To remove the newline character, you can do:

id_output=${id_output%$'\n'} 
    2

    Your command is storing each whitespace-separated string of the ssh command in an array. So, since you are sshing and then running id, whoami and ps aux, all of their output is added to the array, splitting on whitespace (the default value of the $IFS variable). You can see this with declare -p ar:

    $ ar=($( ssh localhost sh -c "id;whoami;ps aux")) $ declare -p ar | head -c500 declare -a ar=([0]="uid=1000(terdon)" [1]="gid=1000(terdon)" [2]="groups=1000(terdon),3(sys),7(lp),10(wheel),14(uucp),56(bumblebee),84(avahi),96(scanner),209(cups),995(plugdev)" [3]="terdon" [4]="USER" [5]="PID" [6]="%CPU" [7]="%MEM" [8]="VSZ" [9]="RSS" [10]="TTY" [11]="STAT" [12]="START" [13]="TIME" [14]="COMMAND" [15]="root" [16]="1" [17]="0.0" [18]="0.0" [19]="174456" [20]="11996" [21]="a" [22]="b" [23]="f" [24]="R" [25]="Ss" [26]="Jun23" [27]="7:06" [28]="/sbin/init" [29]="root" [30]="2" 

    As you can see there, each whitespace-delimited string of the output of each of the commands run is stored in its own array element.

    If you want to have an array with only three elements, one per command, you need to use a different character to split on. One way to do this is to edit your commands so that they print a unique character after executing and then use mapfile to read the array, telling it to split on that unique character. For example, \0:

    $ mapfile -d '' < <( ssh localhost sh -c "id; printf '\0'; whoami; printf '\0'; ps aux") ar $ for i in 0 1 2; do echo "$i: ${ar[i]}"; done | head 0: uid=1000(terdon) gid=1000(terdon) groups=1000(terdon),3(sys),7(lp),10(wheel),14(uucp),56(bumblebee),84(avahi),96(scanner),209(cups),995(plugdev) 1: terdon 2: USER PID %CPU %MEM VSZ RSS TTY STAT START TIME COMMAND root 1 0.0 0.0 174456 11996 ? Ss Jun23 7:07 /sbin/init root 2 0.0 0.0 0 0 ? S Jun23 0:00 [kthreadd] root 3 0.0 0.0 0 0 ? I< Jun23 0:00 [rcu_gp] root 4 0.0 0.0 0 0 ? I< Jun23 0:00 [rcu_par_gp] root 6 0.0 0.0 0 0 ? I< Jun23 0:00 [kworker/0:0H-kblockd] 
    5
    • It's not storing each line, it's storing the strings resulting of split+glob on ssh's output stripped of the trailing newlines.
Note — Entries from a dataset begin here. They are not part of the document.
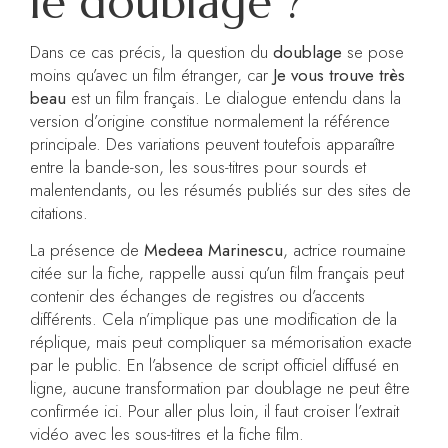
le doublage ?
Dans ce cas précis, la question du
doublage
se pose
moins qu’avec un film étranger, car
Je vous trouve très
beau
est un film français. Le dialogue entendu dans la
version d’origine constitue normalement la référence
principale. Des variations peuvent toutefois apparaître
entre la bande-son, les sous-titres pour sourds et
malentendants, ou les résumés publiés sur des sites de
citations.
La présence de
Medeea Marinescu
, actrice roumaine
citée sur la fiche, rappelle aussi qu’un film français peut
contenir des échanges de registres ou d’accents
différents. Cela n’implique pas une modification de la
réplique, mais peut compliquer sa mémorisation exacte
par le public. En l’absence de script officiel diffusé en
ligne, aucune transformation par doublage ne peut être
confirmée ici. Pour aller plus loin, il faut croiser l’extrait
vidéo avec les sous-titres et la fiche film.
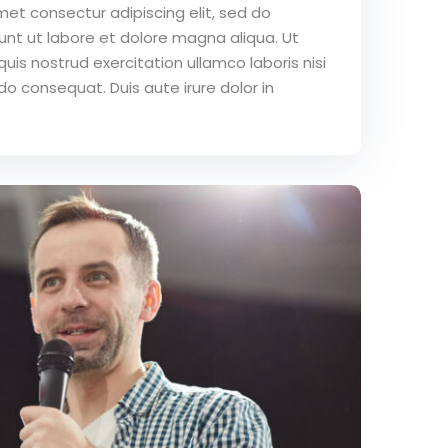
met consectur adipiscing elit, sed do
nt ut labore et dolore magna aliqua. Ut
is nostrud exercitation ullamco laboris nisi
o consequat. Duis aute irure dolor in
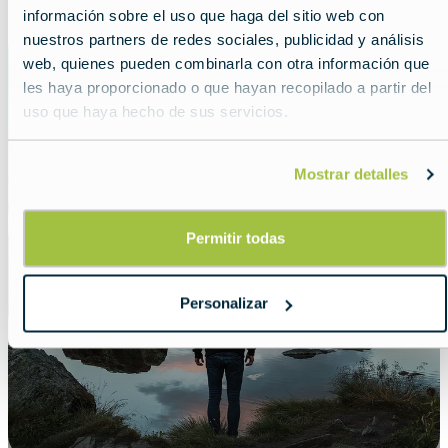
información sobre el uso que haga del sitio web con
nuestros partners de redes sociales, publicidad y análisis
web, quienes pueden combinarla con otra información que
Suiza
les haya proporcionado o que hayan recopilado a partir del
uso que haya hecho de sus servicios.
Mostrar detalles
Permitir todas
Personalizar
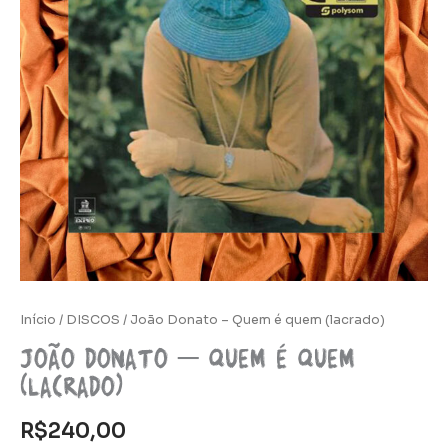
Início
/
DISCOS
/ João Donato – Quem é quem (lacrado)
João Donato – Quem é quem
(lacrado)
R$
240,00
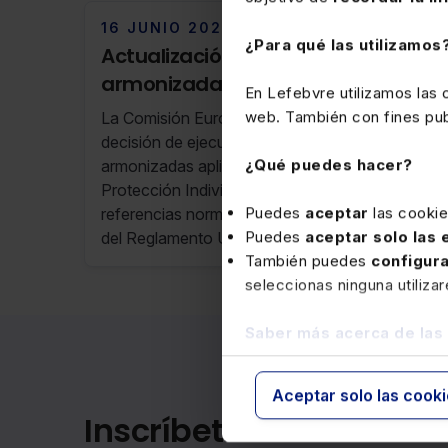
16 JUNIO 2026
¿Para qué las utilizamos
Actualización de las normas
armonizadas sobre EPIS
En Lefebvre utilizamos las
web. También con fines publ
La Comisión Europea ha publicado una
decisión de ejecución relativa a las normas
¿Qué puedes hacer?
armonizadas aplicables a los Equipos de
Protección Individual (EPI). Se actualizan las
Puedes
aceptar
las cooki
referencias normativas elaboradas en apoyo
Puedes
aceptar solo las
del Reglamento UE sobre EPIS.
También puedes
configur
seleccionas ninguna utiliza
Saber más acerca de las
Aceptar solo las cook
Inscríbete en nuestra a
So with the default value of $IFS, that's the SPC/TAB/NL separated words, potentially expanded to filenames on the local system if any of those have wildcards (and they will likely have wildcards, see those [...] in your sample output for instance). Having said that given the output of the OP's echo ${a[2]}, it seems they have set IFS=$'\n' which would mean split+glob would give you filename expansion of each non-empty line.CommentedJul 3, 2020 at 10:06
    • @StéphaneChazelas thanks, I know. I thought I explain all that in the rest of the answer. I just forgot to correct that first line before posting.
      – terdon
      CommentedJul 3, 2020 at 10:12
    • I don't understand that. Clearly, the op shows that ${ar[2]} is the first line of the ps output, and contains whitespace, so IFS must be set properly. But OP shows the line remains correctly multi-spaced, even though the echo argument is not quoted.CommentedJul 3, 2020 at 10:49
    • @Paul_Pedant I am assuming the OP is setting IFS to \n as Stéphane suggested. I am also assuming they aren't showing us the exact commands since those wouldn't produce this output, as you say. Probably best to ask the OP though, not me.
      – terdon
      CommentedJul 3, 2020 at 10:59
    • It seems to me that all that's missing from the question to get that output is that IFS=$'\n'.
      – ilkkachu
      CommentedJul 3, 2020 at 19:31
    1

    The expensive part of ssh is the authentication process. I would use the ControlMaster option to allow several separate ssh sessions to share a single authenticated connection.

    ssh_get () { ssh -o ControlMaster=auto -o ControlPersist=5 -i id_rsa -T -y [email protected] "$@" } for cmd in id whoami "ps aux"; do ar+=("$(ssh_get "$cmd")") done 

    The first call will do the authentication, but after it exits, the ssh connection will remain in the background for up to 5 seconds (per the ControlPersist option), allowing the next call to use it without reauthenticating. The overhead of running ssh itself is minimal.